Нет, чуть не так. Иван Яковлевич схватил с пуза Маузер и щёлкнул переводчиком огня, выставив одиночную стрельбу. После этого он вопросительно уставился на Гон Чунг. Та залопотала. Умеют же, вот как они эти китайцы могут научиться говорить на китайском. Такой сложный язык! За целый месяц Брехт и сотни слов не выучил. А те, что выучил, кроме этой сотни, уже забыл. Потому только наслаждался захлёбывающими интонациями бывшей наложницы У Тин Луня.
—Она говорит, что лошади чуют чужих лучше собак. Ветер с востока и Чубарый унюхал чужих лошадей, — перевёл Васька.
—Так, мать их, не успели, ведь ещё бы часик. Васька, давай на мою позицию с пулемётом. А я за вон той крайней хижиной устроюсь со снайперкой. Без прямой опасности жизни стрелять не начинай. Да, если у них лошади, то при стрельбе постарайся хоть в одну не попасть.
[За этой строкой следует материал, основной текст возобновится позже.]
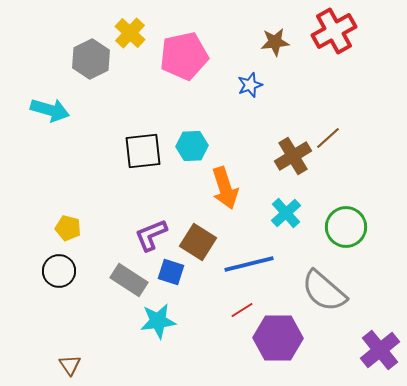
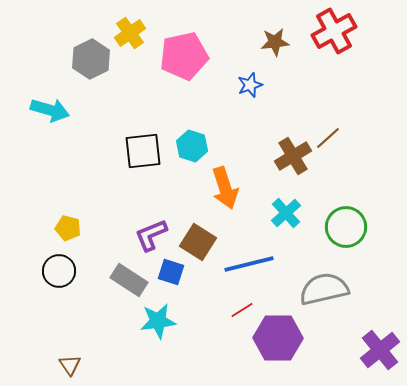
yellow cross: rotated 12 degrees clockwise
cyan hexagon: rotated 20 degrees clockwise
gray semicircle: moved 2 px up; rotated 126 degrees clockwise
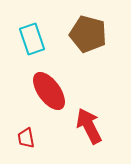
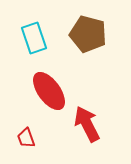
cyan rectangle: moved 2 px right, 1 px up
red arrow: moved 2 px left, 2 px up
red trapezoid: rotated 10 degrees counterclockwise
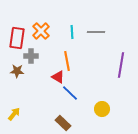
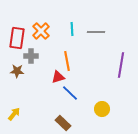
cyan line: moved 3 px up
red triangle: rotated 48 degrees counterclockwise
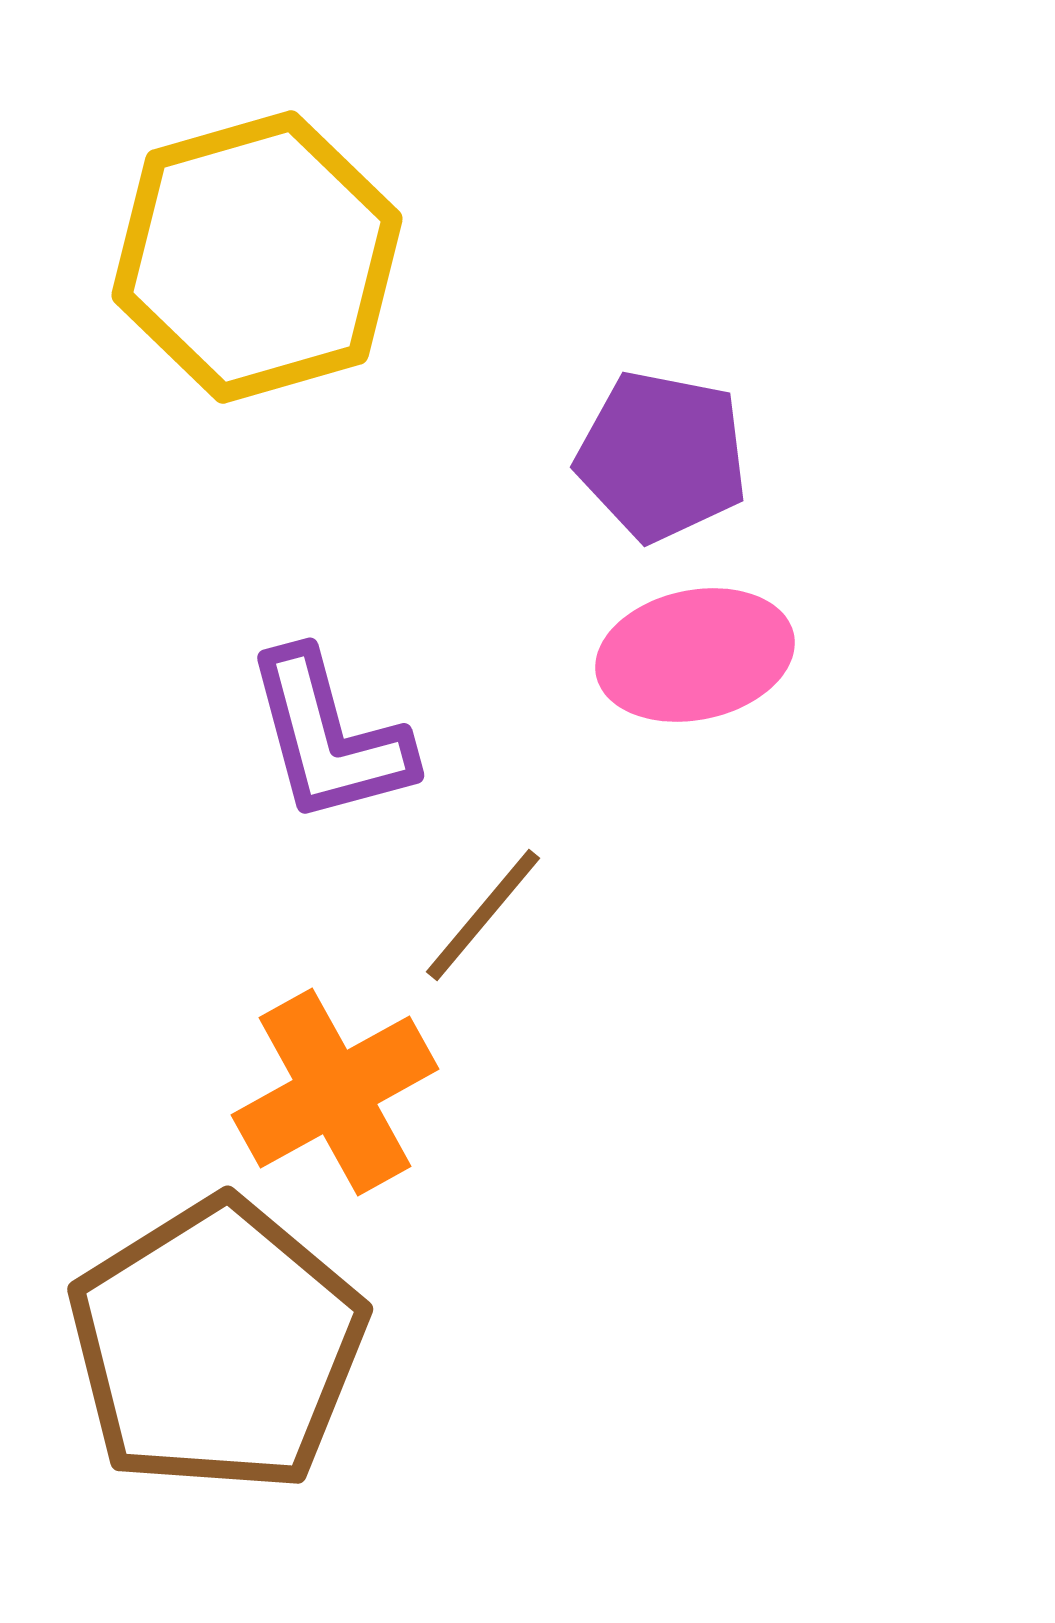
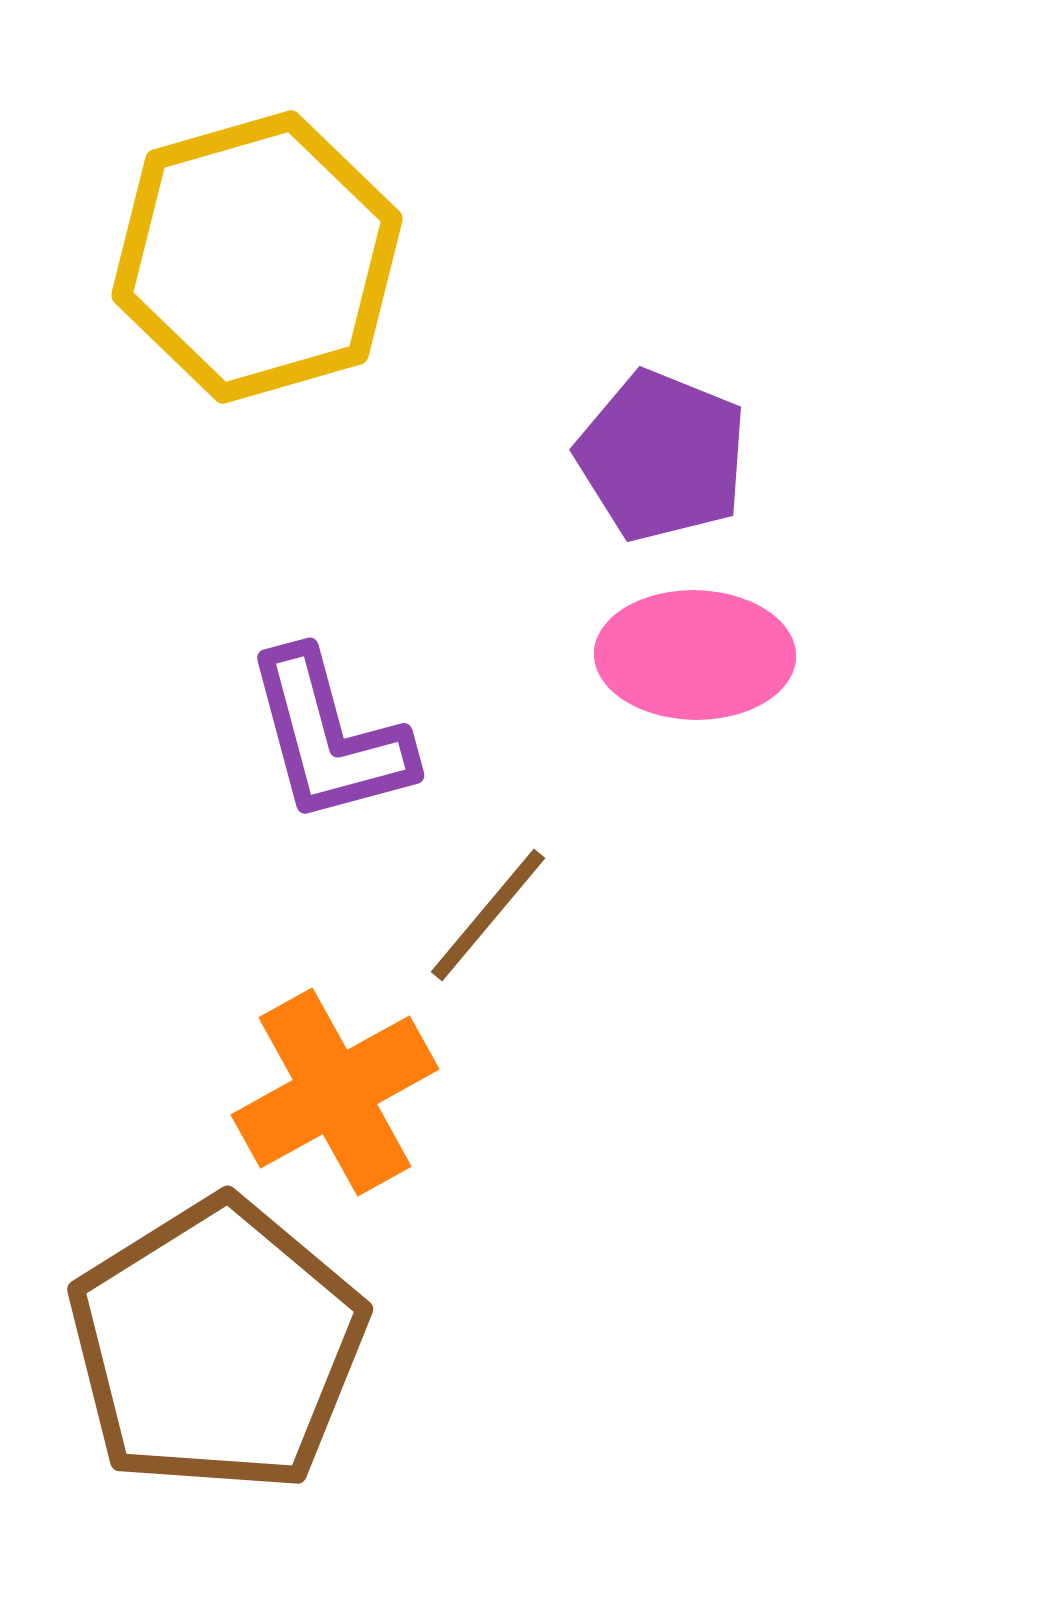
purple pentagon: rotated 11 degrees clockwise
pink ellipse: rotated 13 degrees clockwise
brown line: moved 5 px right
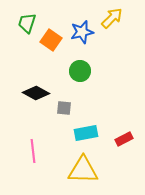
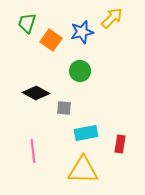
red rectangle: moved 4 px left, 5 px down; rotated 54 degrees counterclockwise
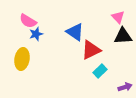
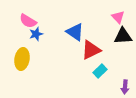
purple arrow: rotated 112 degrees clockwise
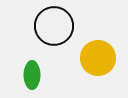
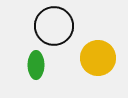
green ellipse: moved 4 px right, 10 px up
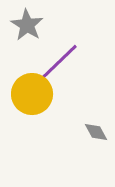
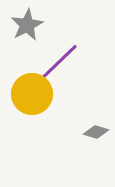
gray star: rotated 12 degrees clockwise
gray diamond: rotated 45 degrees counterclockwise
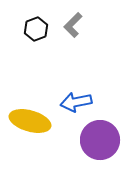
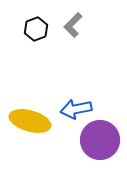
blue arrow: moved 7 px down
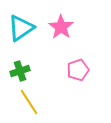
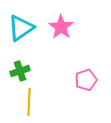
pink pentagon: moved 8 px right, 10 px down
yellow line: rotated 36 degrees clockwise
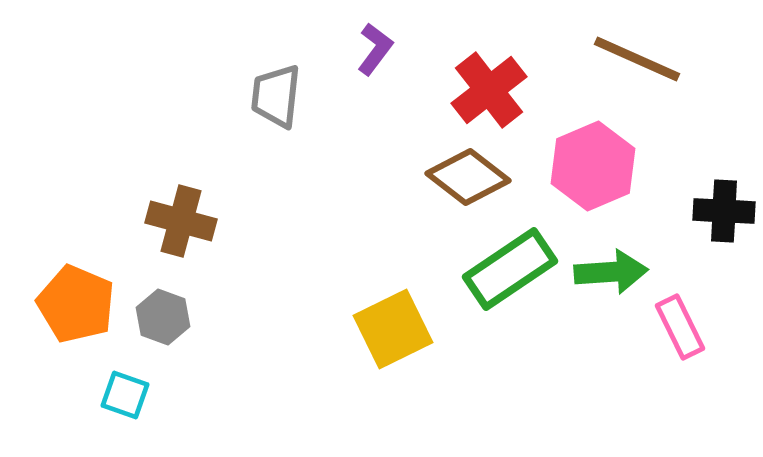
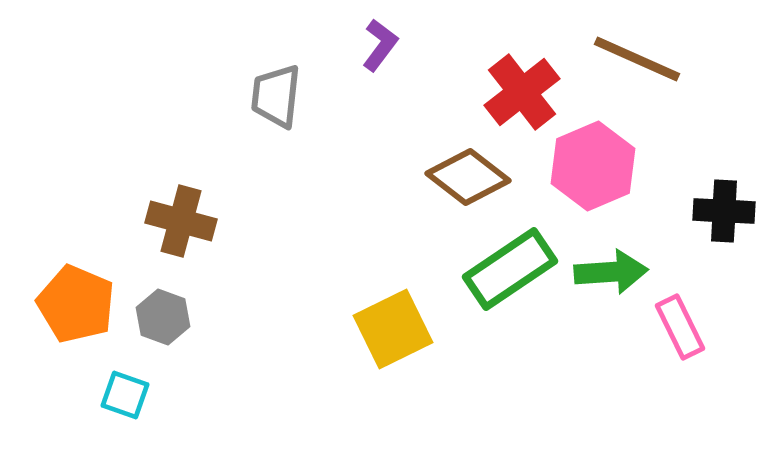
purple L-shape: moved 5 px right, 4 px up
red cross: moved 33 px right, 2 px down
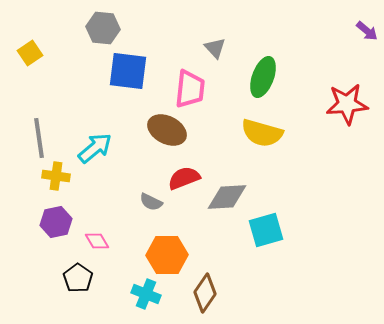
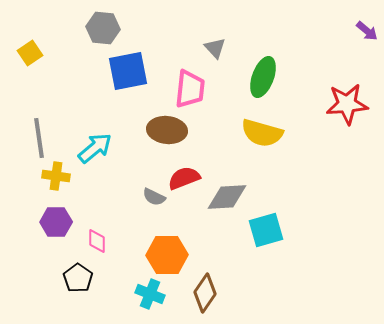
blue square: rotated 18 degrees counterclockwise
brown ellipse: rotated 21 degrees counterclockwise
gray semicircle: moved 3 px right, 5 px up
purple hexagon: rotated 12 degrees clockwise
pink diamond: rotated 30 degrees clockwise
cyan cross: moved 4 px right
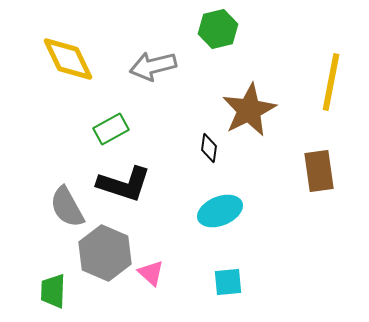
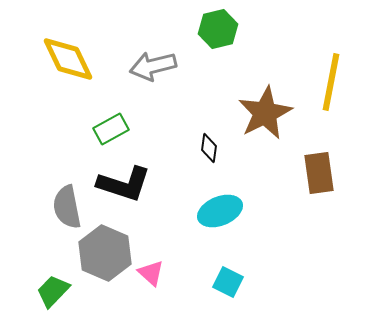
brown star: moved 16 px right, 3 px down
brown rectangle: moved 2 px down
gray semicircle: rotated 18 degrees clockwise
cyan square: rotated 32 degrees clockwise
green trapezoid: rotated 42 degrees clockwise
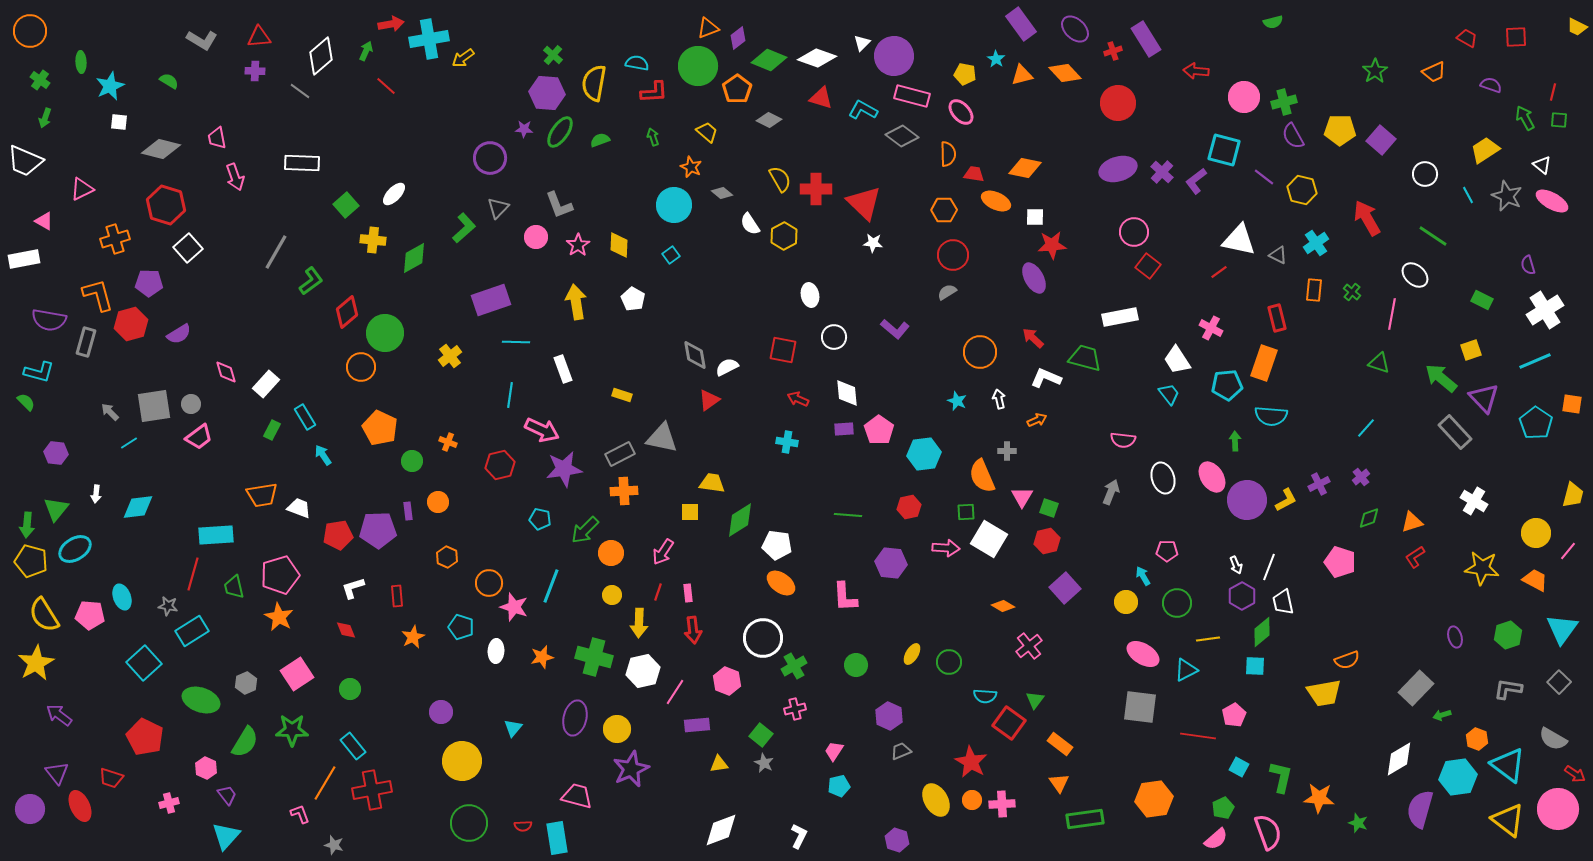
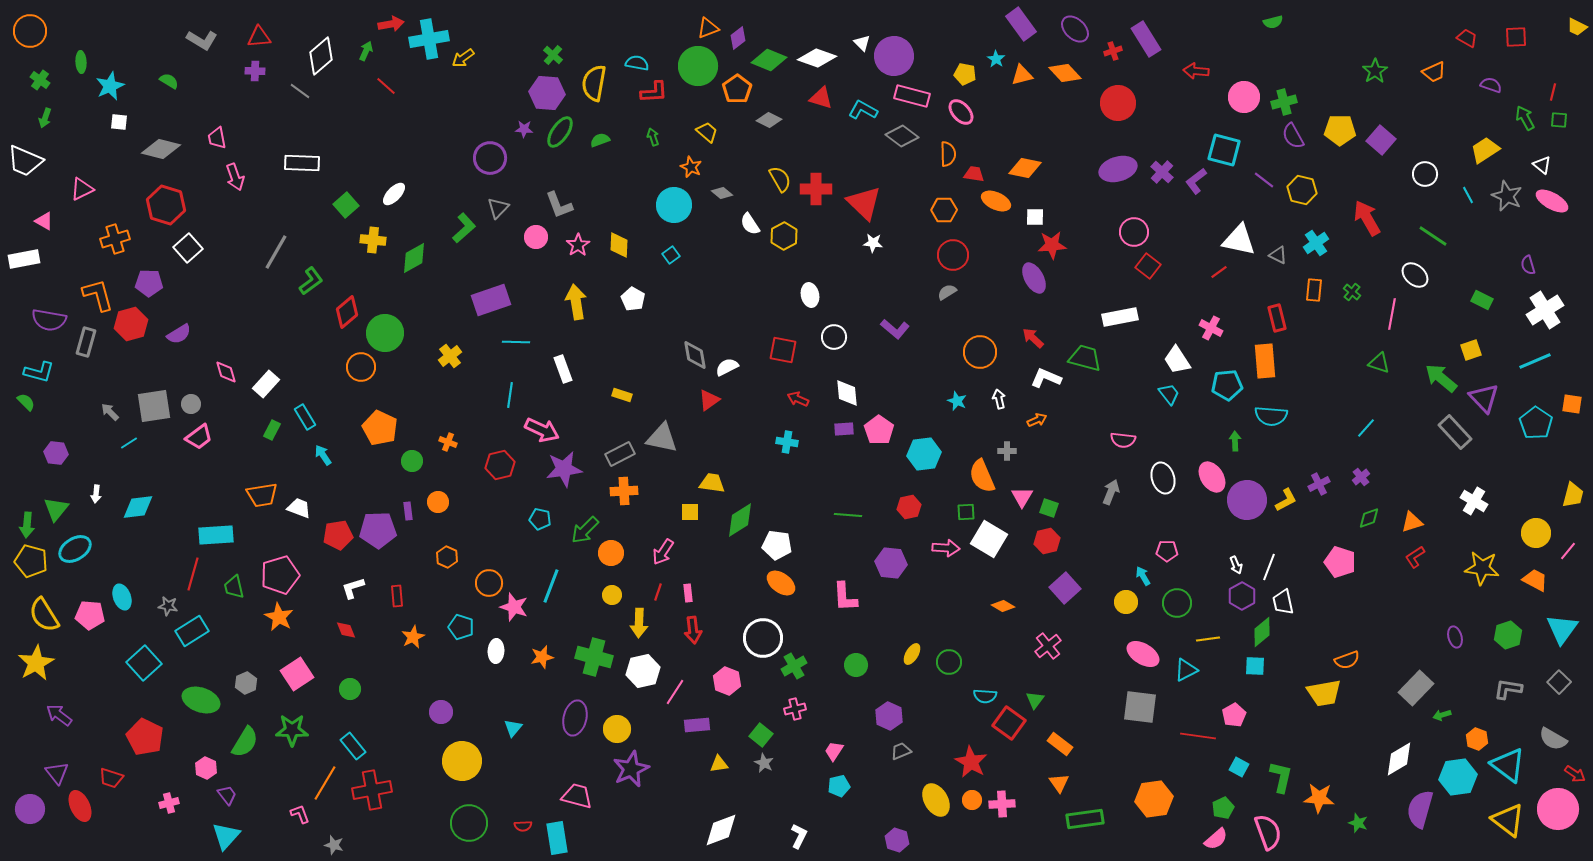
white triangle at (862, 43): rotated 30 degrees counterclockwise
purple line at (1264, 177): moved 3 px down
orange rectangle at (1264, 363): moved 1 px right, 2 px up; rotated 24 degrees counterclockwise
pink cross at (1029, 646): moved 19 px right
Очень бы нам пригодился ещё один Чубарый, а лучше два.
—Уо на? — пискнула пигалица.
—Чегой ей «На»? — полюбопытствовал Иван Яковлевич у пролетающего мимо Васьки.
—Гон спрашивает: «А я?». Ей что делать?
Так хотелось сказать «Сидишь тихо, как мышь под веником», но тут Брехт вспомнил, как он набивал рожки к пулемёту под огнём и сказал другое:
—Бери её с собой, пусть она патронами магазины набивает.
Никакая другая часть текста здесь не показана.